Create control file of numbers:

login1$ cat percent10.txt
100.0
100.0
95.5
90.5
90.5
85.5
85.5
79.0
79.0
79.0

Call python program within bash loop:

#!/bin/bash

#  James Vincent
#  Apr 10 , 2012
#
#  Loop over a sequence of numbers
#  Call python program  to parse file of numbers
#

INFILE=percent10.txt

# for variable in (sequence of items)
for minPercent in 70 80 90
do
  ./parsePercents.py $INFILE $minPercent
done

Results:

login1$ ./forLoop3.sh
Minimum percent:  70   Count:  8
Minimum percent:  80   Count:  5
Minimum percent:  90   Count:  3

Homework

Reading

Exercises

Make sure you can write the shell and python programs above (Tues) on your own

Write the programs from this week (given above) on your own. Make sure you can write small functions and complete programs

Turn In:

Modify your python program that parses BLAST output files

Have the python program accept a second parameter on the command line:
./parseBlast.py  <blastoutput.table.pident>  minPercent

The program should accept a blast file (as it has before) and now a
number for minimum percent identity of a hit

Modify your program to use this input minimum percent as the cutoff
for counting hits

Run your modified program on the control1.fa BLAST output
with minimum percent identity cutoffs of 100%,90% and 80%



Thursday

Note

Learning Goals:

  • Go over complete python program to parse BLAST hits
  • Use bash loop to iterate over parsing program parameters
  • Review directory structure for projects

Video


Lecture

Call python program within bash loop:

#!/bin/bash

#  James Vincent
#  Apr 12 , 2012
#
#  Loop over a sequence of numbers
#  Call python program  to parse file of numbers
#

INFILE=control1.fa.blast.asn.table.pident

# for variable in (sequence of items)
for minPercent in 70 80 90
do
  echo "----- Min % identity: " $minPercent " ----- "
  ./parseBlastPercent.py $INFILE $minPercent
done

Results for control1.fa BLAST output:

login1$ ./loopParse.sh
----- Min % identity:  70  -----
219856887 10 86187
343202424 10 518738 Shewanella vesiculosa
343200840 10 133448 Citrobacter youngae
310975079 10 74109 Photobacterium profundum
343201686 10 333962 Providencia heimbachae
----- Min % identity:  80  -----
219856887 10 86187
343202424 10 518738 Shewanella vesiculosa
343200840 10 133448 Citrobacter youngae
310975079 10 74109 Photobacterium profundum
343201686 10 333962 Providencia heimbachae
----- Min % identity:  90  -----
219856887 10 86187
343202424 10 518738 Shewanella vesiculosa
343200840 10 133448 Citrobacter youngae
310975079 10 74109 Photobacterium profundum
343201122 10 29486 Yersinia ruckeri

Complete Python program to parse BLAST hits with min identity from command line:

#!/usr/bin/env python

"""

James Vincent
Apr 12, 2012

simpleBlast.py

Open a BLAST text file
loop over lines
keep count of hits per GI
split lines into fields
if minimum hit percent identity, count hit
for all counted hits:
Extract GI number from each line
Convert GI to taxon ID number
convert taxon ID to genus and species text strings

Output: top five hits by count of GI with genus and species for each
"""

import sys
from collections import Counter
from Bio import Entrez



Entrez.email = "jim@uvm.edu"  # Always tell NCBI who you are

def getTaxonID(giNumber):
   """ return taxon id from entrez given input gi number """
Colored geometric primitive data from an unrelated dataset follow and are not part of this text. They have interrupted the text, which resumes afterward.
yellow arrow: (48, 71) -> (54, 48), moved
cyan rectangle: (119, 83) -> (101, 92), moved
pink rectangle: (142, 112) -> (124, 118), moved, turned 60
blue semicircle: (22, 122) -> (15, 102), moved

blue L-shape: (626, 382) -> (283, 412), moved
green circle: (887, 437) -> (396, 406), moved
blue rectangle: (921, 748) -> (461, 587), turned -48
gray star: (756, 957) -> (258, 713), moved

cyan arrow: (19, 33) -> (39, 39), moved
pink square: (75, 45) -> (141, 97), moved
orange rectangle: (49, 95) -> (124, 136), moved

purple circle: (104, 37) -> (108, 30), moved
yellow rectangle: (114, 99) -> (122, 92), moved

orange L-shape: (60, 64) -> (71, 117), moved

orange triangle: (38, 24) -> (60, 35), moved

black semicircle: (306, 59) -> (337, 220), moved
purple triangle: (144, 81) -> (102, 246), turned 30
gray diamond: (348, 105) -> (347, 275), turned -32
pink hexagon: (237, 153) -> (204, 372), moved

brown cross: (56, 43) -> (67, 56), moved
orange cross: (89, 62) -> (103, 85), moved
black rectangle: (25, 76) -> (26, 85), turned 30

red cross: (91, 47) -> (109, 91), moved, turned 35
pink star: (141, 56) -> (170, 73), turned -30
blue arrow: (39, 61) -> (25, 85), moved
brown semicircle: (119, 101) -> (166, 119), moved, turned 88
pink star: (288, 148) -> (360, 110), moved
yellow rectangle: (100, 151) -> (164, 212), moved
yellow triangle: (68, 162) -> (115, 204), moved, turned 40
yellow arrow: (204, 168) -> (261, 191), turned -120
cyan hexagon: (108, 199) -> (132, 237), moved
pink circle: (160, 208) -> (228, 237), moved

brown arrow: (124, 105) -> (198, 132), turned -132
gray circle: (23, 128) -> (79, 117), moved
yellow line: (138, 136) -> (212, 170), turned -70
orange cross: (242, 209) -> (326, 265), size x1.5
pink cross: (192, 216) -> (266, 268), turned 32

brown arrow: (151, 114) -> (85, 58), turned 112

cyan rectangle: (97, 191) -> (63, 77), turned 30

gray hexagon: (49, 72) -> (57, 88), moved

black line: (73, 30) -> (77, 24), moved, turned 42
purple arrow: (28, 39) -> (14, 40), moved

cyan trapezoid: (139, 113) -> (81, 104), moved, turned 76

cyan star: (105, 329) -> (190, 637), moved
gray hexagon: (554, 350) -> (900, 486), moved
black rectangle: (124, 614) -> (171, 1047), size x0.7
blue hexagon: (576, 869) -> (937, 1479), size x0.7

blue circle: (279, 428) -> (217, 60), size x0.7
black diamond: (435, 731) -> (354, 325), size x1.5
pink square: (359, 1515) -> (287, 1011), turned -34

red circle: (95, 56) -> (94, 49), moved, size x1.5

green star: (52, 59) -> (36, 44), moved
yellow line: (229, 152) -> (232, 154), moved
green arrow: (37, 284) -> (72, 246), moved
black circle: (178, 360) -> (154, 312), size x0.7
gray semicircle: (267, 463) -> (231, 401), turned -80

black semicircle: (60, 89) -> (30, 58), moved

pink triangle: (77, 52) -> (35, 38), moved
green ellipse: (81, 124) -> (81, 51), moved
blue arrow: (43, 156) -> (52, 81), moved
   myTaxonList = Entrez.read(Entrez.elink(dbfrom="nucleotide",db="taxonomy",id=giNumber))
   myTaxonID = myTaxonList[0]["LinkSetDb"][0]["Link"][0]["Id"]

   return myTaxonID


def getTaxonGenusSpecies(taxonID):
   """ return genus as string from Entrez given input taxon ID number """

   handle = Entrez.read(Entrez.esummary(db="taxonomy", id=taxonID))
   myGenus = handle[0]["Genus"]
   mySpecies = handle[0]["Species"]

   return myGenus,mySpecies

#  -- BLAST parsing functions assume
#     blast table format lines look like this
# qseqid sseqid qlen length pident evalue bitscore
#1   gi|343198516|ref|NR_042772.1|   100     100     100.00  1e-47    185
#1   gi|219878377|ref|NR_025516.1|   100     90      96.67   4e-37    150

def getQueryLength(blastLine):
   """ return length of query from blast line """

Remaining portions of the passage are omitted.